I’M A UNION LADY AGAIN

A couple of weeks ago I joined the National Writers Union a UAW Local 1981/AFL-CIO. They offer resources, giving writers assistance with contract advice and grievances with publishers. Their strength comes from pooling information from other writers and lawyers, and then speaking out collectively.

My T-shirt arrived yesterday.

The last time I was a union member it was the Amalgamated Clothing Workers Union. I was a power sewing machine operator and that was a lifetime ago. I have no idea how many members we had in that union, never thought to ask back then. But I know that there are approximately 1,300 members of the National Writers Union.

This is a clipping from the 1930s in an old scrap book I inherited from my father. (This book is worthy of a blog post on its own at another time.) Unions have been around since the mid 1800s reaching their highest membership in the 1950s. Since the 1960s there has been a steady decline in union membership. Today approximately 11% of the work force belongs to a union. The service industry is the most unionized. California has the largest percentage of union workers than any other state.

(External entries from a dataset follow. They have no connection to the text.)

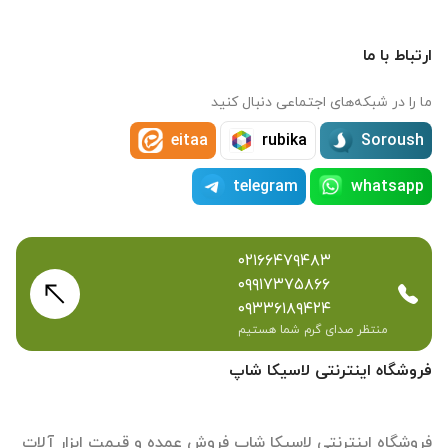
ارتباط با ما
ما را در شبکه‌های اجتماعی دنبال کنید
eitaa
rubika
Soroush
telegram
whatsapp
۰۲۱۶۶۴۷۹۴۸۳
۰۹۹۱۷۳۷۵۸۶۶
۰۹۳۳۶۱۸۹۴۲۴
منتظر صدای گرم شما هستیم
فروشگاه اینترنتی لاسیکا شاپ
فروشگاه اینترنتی لاسیکا شاپ فروش عمده و قیمت ابزار آلات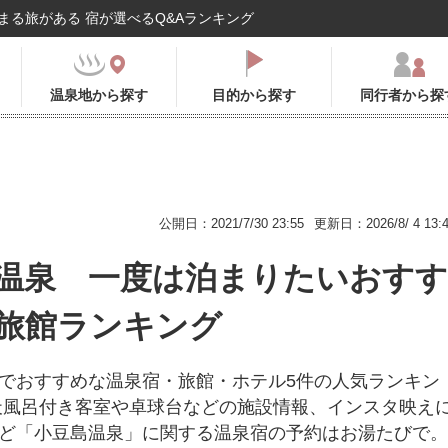
まる旅がある 宿が選べるQ&Aランキング
温泉地から探す
目的から探す
同行者から探
公開日：2021/7/30 23:55
更新日：2026/8/ 4 13:
温泉 一度は泊まりたいおすす
旅館ランキング
でおすすめな温泉宿・旅館・ホテル5件の人気ランキン
天風呂付き客室や卓球台などの施設情報、インスタ映え
ど「小豆島温泉」に関する温泉宿の予約はお湯たびで。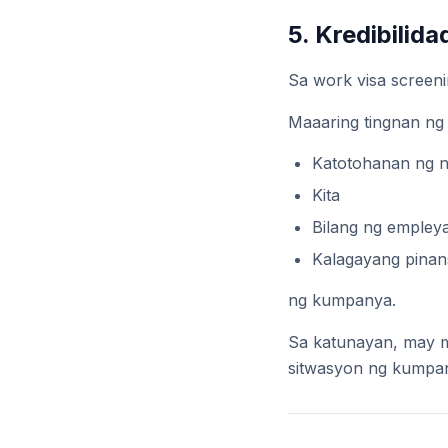
5. Kredibilid
Sa work visa screen
Maaaring tingnan ng 
Katotohanan ng 
Kita
Bilang ng empley
Kalagayang pinan
ng kumpanya.
Sa katunayan, may m
sitwasyon ng kumpa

A union label used to be a mark of pride now they are few and far between. I rarely see them sewn into a garment or stamped on a product’s carton. Now manufacturers boast of MADE IN USA, hoping to get the public to buy domestically produced merchandise. What I’ve noticed recently is regional pride, similar to the above logo, MADE IN NYC.

It’ll be interesting to note if wearing this union T-shirt alters the way I write. I doubt it. But somehow it does add another note of seriousness to what I’ve been doing all these years. And I wonder does this make me a working class writer? I also wonder if in the back of my head a story is starting to emerge about one or all of those ladies in the above newspaper clipping.